Für typische Standardzulassungen kommen etwa viele altbewährte Rezeptursubstanzen und klassische Teedrogen infrage. Die Verwendung ist an die Einhaltung der offiziell festgelegten Monographie gebunden („so viel wie Rezeptpflicht, aber nach Vorlage“*). Eine eigenständige, von der offiziell genehmigten Zusammensetzung abweichende Herstellung ist nicht abgedeckt – für solche Varianten bleibt nur die Einzelzulassung.

Hersteller und Anwender profitieren von einem vereinfachten und schnelleren Verfahren. Allerdings müssen sie sicherstellen, dass das Produkt exakt nach den vorgegebenen Kriterien hergestellt und in Verkehr gebracht wird.

An der Produktgestaltung dürfen pharmazeutische Unternehmer zusätzliche Gegenanzeigen, Neben- oder Wechselwirkungen angeben. Die Namensgebung besteht ohne Einschränkung in ihrer Freiheit.

Überwachung und Anpassung

Die für die Standardzulassung maßgeblichen Monographien werden regelmäßig von der Bundesoberbehörde überprüft und dem Stand von Wissenschaft und Technik angepasst. Stellt sich heraus, dass das Nutzen-Risiko-Verhältnis kippt oder die Anforderungen an Wirksamkeit/Sicherheit nicht mehr erfüllt sind, kann die Freistellung widerrufen werden.

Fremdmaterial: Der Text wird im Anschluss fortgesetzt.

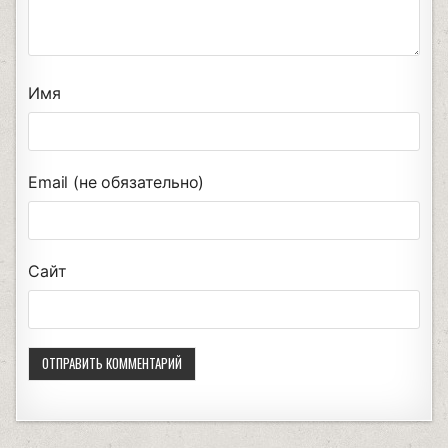
Имя
Email (не обязательно)
Сайт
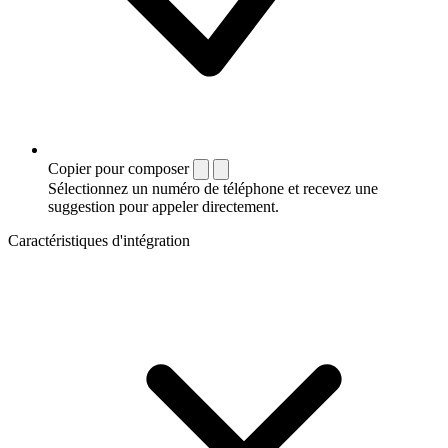
Copier pour composer
Sélectionnez un numéro de téléphone et recevez une
suggestion pour appeler directement.
Caractéristiques d'intégration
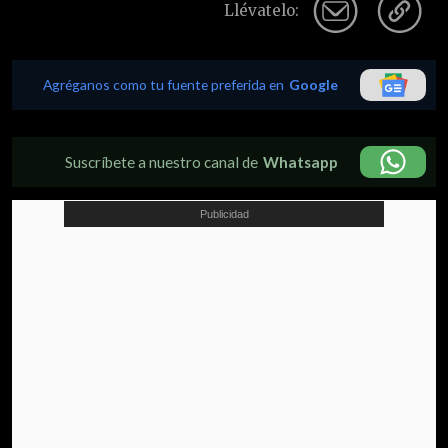
Llévatelo:
Agréganos como tu fuente preferida en
Google
Suscríbete a nuestro canal de
Whatsapp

„Die […] Monographien sind […] regelmäßig zu überprüfen und […] an den jeweils gesicherten Stand der Wissenschaft und Technik anzupassen.“

TipPraxisrelevanz

Für Apotheken bedeutet die Standardzulassung eine erhebliche Entlastung beim Umgang mit bewährten Arzneistoffen: Die Prüfung von Einzelzulassungen entfällt, sofern streng nach Monographie bzw. Verordnung gearbeitet wird. Für Abweichungen ist weiterhin eine klassische Einzelzulassung erforderlich.

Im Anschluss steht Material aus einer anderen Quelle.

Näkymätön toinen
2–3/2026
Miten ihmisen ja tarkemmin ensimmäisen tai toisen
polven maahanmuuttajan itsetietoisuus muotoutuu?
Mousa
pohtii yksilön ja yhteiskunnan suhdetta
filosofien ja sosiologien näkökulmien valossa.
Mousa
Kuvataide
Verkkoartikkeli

Verantwortlichkeiten im Überblick

Akteur Aufgabe/Zuständigkeit
Bundesministerium Erlaubt per Rechtsverordnung die Zulassungsfreistellung
Bundesoberbehörde Führt ggf. Überwachung und Aktualisierung der Monographien durch
Pharmazeut. Unternehmer Muss Vorgaben zur Herstellung, Zusammensetzung und Kennzeichnung einhalten; kann Arzneimittelbezeichnung frei wählen und weitere Warnhinweise aufnehmen

Zusammenfassung

§ 36 AMG bietet mit der Standardzulassung eine praktikable Ausnahme von der Einzelzulassung für klar geregelte, bewährte Arzneimittel. Sie setzt voraus, dass Qualität, Wirksamkeit und Unbedenklichkeit nach aktuellem wissenschaftlichen Stand belegt sind. Beteiligte müssen die strikten Vorgaben der Freistellung beachten; für jede Abweichung gilt weiter die reguläre Zulassungspflicht. Aufsicht und Weiterentwicklung der maßgeblichen Monographien sichern die fortlaufende Patientensicherheit.